== Record set ==
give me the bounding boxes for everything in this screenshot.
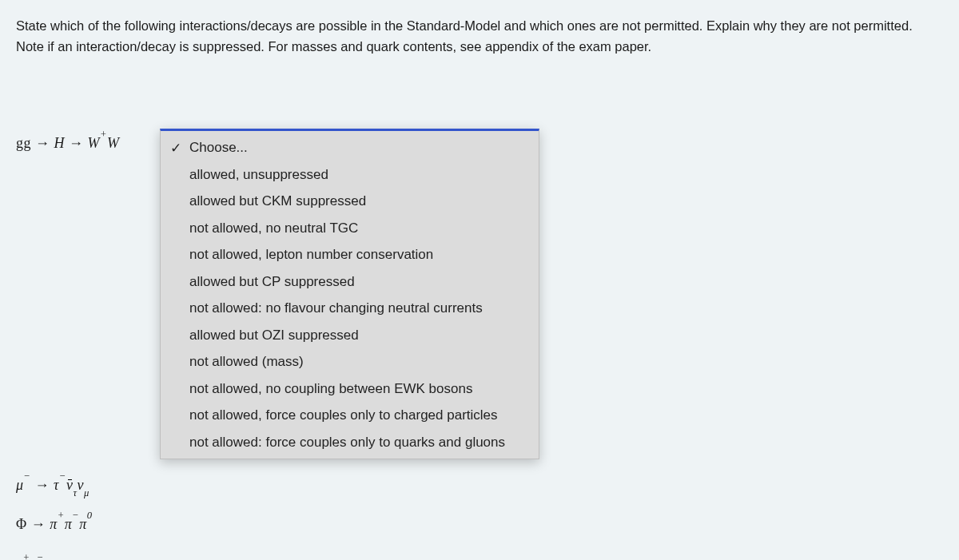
- option-allowed-unsuppressed[interactable]: allowed, unsuppressed: [161, 161, 539, 189]
- check-icon: ✓: [170, 138, 181, 159]
- formula-2: μ−→τ−ντνμ: [16, 475, 160, 497]
- option-ozi-suppressed[interactable]: allowed but OZI suppressed: [161, 322, 539, 349]
- option-no-neutral-tgc[interactable]: not allowed, no neutral TGC: [161, 215, 539, 242]
- option-ewk-bosons[interactable]: not allowed, no coupling between EWK bos…: [161, 375, 539, 403]
- option-choose[interactable]: ✓Choose...: [161, 134, 539, 161]
- question-text: State which of the following interaction…: [16, 16, 943, 57]
- formula-1: gg→H→W+W: [16, 129, 160, 152]
- option-quarks-gluons[interactable]: not allowed: force couples only to quark…: [161, 429, 539, 456]
- option-charged-only[interactable]: not allowed, force couples only to charg…: [161, 402, 539, 429]
- option-mass[interactable]: not allowed (mass): [161, 348, 539, 375]
- formula-4: e+e−→γ→νμνμ: [16, 557, 160, 560]
- formula-3: Φ→π+π−π0: [16, 514, 160, 533]
- option-ckm-suppressed[interactable]: allowed but CKM suppressed: [161, 188, 539, 215]
- answer-select-1-open[interactable]: ✓Choose... allowed, unsuppressed allowed…: [160, 129, 539, 459]
- option-fcnc[interactable]: not allowed: no flavour changing neutral…: [161, 295, 539, 322]
- option-lepton-number[interactable]: not allowed, lepton number conservation: [161, 241, 539, 268]
- option-cp-suppressed[interactable]: allowed but CP suppressed: [161, 268, 539, 296]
===
## [Directions for this task]
The preceding entries are to be returned verbatim, with every picture excluded.

## [Your solution]
give me the bounding boxes for everything in this screenshot.
- option-allowed-unsuppressed[interactable]: allowed, unsuppressed: [161, 161, 539, 189]
- check-icon: ✓: [170, 138, 181, 159]
- formula-2: μ−→τ−ντνμ: [16, 475, 160, 497]
- option-ozi-suppressed[interactable]: allowed but OZI suppressed: [161, 322, 539, 349]
- option-no-neutral-tgc[interactable]: not allowed, no neutral TGC: [161, 215, 539, 242]
- option-ewk-bosons[interactable]: not allowed, no coupling between EWK bos…: [161, 375, 539, 403]
- option-choose[interactable]: ✓Choose...: [161, 134, 539, 161]
- question-text: State which of the following interaction…: [16, 16, 943, 57]
- formula-1: gg→H→W+W: [16, 129, 160, 152]
- option-quarks-gluons[interactable]: not allowed: force couples only to quark…: [161, 429, 539, 456]
- option-charged-only[interactable]: not allowed, force couples only to charg…: [161, 402, 539, 429]
- option-mass[interactable]: not allowed (mass): [161, 348, 539, 375]
- formula-4: e+e−→γ→νμνμ: [16, 557, 160, 560]
- formula-3: Φ→π+π−π0: [16, 514, 160, 533]
- option-ckm-suppressed[interactable]: allowed but CKM suppressed: [161, 188, 539, 215]
- answer-select-1-open[interactable]: ✓Choose... allowed, unsuppressed allowed…: [160, 129, 539, 459]
- option-fcnc[interactable]: not allowed: no flavour changing neutral…: [161, 295, 539, 322]
- option-lepton-number[interactable]: not allowed, lepton number conservation: [161, 241, 539, 268]
- option-cp-suppressed[interactable]: allowed but CP suppressed: [161, 268, 539, 296]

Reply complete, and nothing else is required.